Backstage after the show, he greeted me—a Japanese journalist—with a playful joke: "I can’t speak Japanese very well." Amused, he proceeded to answer my questions with his characteristic wit. "This season, I decided to stuff ordinary clothes with cotton. Basically, I hate items made with puffers. That’s exactly why I decided to use puffers." His deliberately contradictory explanation was quintessentially Yamamoto.
This season's looks are almost entirely composed of pieces featuring puffers and quilting. However, they steer clear of sporty elements or clunky impressions, instead exuding the elegance and allure characteristic of Yohji Yamamoto. Single-breasted jackets and Chester coats are crafted from nylon, with quilting applied horizontally, diagonally, and vertically. He has carved out a new category by blending the formalweartailoring with the nylon and puffer elements of sportswear.

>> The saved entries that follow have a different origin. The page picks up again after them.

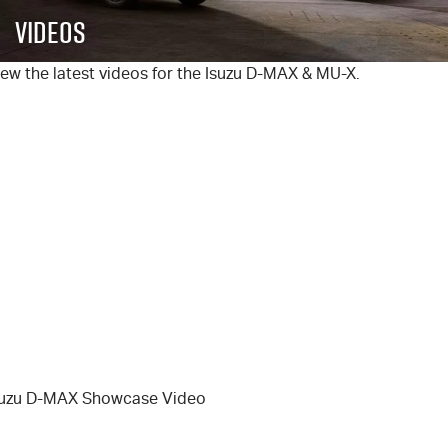
FLEET
5 Years Flat Price Servicing
Parts
Videos
FINANCE
6 Year Warranty
Accessories
ew the latest videos for the Isuzu
D-MAX
&
MU-X
.
COMPANY
7 Years Roadside Assistance
Finance
Genuine Service
Finance Calculator
Contact Us
About Us
Careers
Videos
Awards
suzu D-MAX Showcase Video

The rebellious spirit of Yohji Yamamoto is also reflected in his choice of materials that are rarely, if ever, used for puffer jackets, such as fabrics with a worn-in texture or silk-linen blends. At the same time, his well-known warmth and humanity shine through in the collection. These qualities are embodied in the practical design, where the needs of modern wearers seeking active town-use apparel are addressed. The outerwear features quilted, waterproof nylon lining, making it reversible for versatility. During the show, models removed their jackets, turned them inside out, and swapped them with other models approaching from the opposite direction, showcasing two distinct ways to style the pieces.
The bottoms, like the outerwear, are predominantly quilted and feature a reversible design. The waistband includes an inside-out detail that intentionally exposes the garment's inner structure. Many items inspired by suits and workwear are padded to add volume and convey a sense of weight. However, they never exude the ruggedness often associated with sportswear, thanks to the meticulously calculated distribution of the padding. Yamamoto has pursued elegance by achieving a golden ratio for puffer silhouettes. He omits padding from the shoulders, arms, and sides, gradually increasing the volume from the top down to create a subtly flared shape. Yamamoto's clothes always emphasize the beauty of the silhouette and exude elegance through skillful cutting. The dedication to craft is evident in the production process, as every piece of padding is meticulously hand-filled.
But why explore down outerwear now? His answer was simple. "Every morning, after walking my dog, I stop by a café. Watching people on the street, I often see very cheap-looking down jackets," he said, covering his mouth with his hand in a playful laugh. Inspired by these everyday scenes, the collection brought this essence of daily life to the runway, immersing the audience in his unique world.
The runway featured individuals from Yamamoto’s circle, such as ballet dancer Hugo Marchand, photographer Mohamed Bourouissa, and artist couple Carla Arocha and Stéphane Schraenen. Their commanding presence created a synergy with Yamamoto's inventive pieces, accentuating the individuality of the wearer.
The collection was born out of Yamamoto's encounters with ordinary, mass-produced down outerwear in daily life and his own resistance to down jackets. The phrases inscribed on the outerwear, such as "I’m trying to create something that does not exist in the world" and "Sadness and suffering are the flowers of life," seemed to encapsulate Yamamoto’s life philosophy—one that also embodies the essence of his craft.
This new line of clothing adapts to lifestyles in cities experiencing increased annual rainfall. The garments are padded, warm, and envelop the wearer, all while elevating them with unparalleled elegance.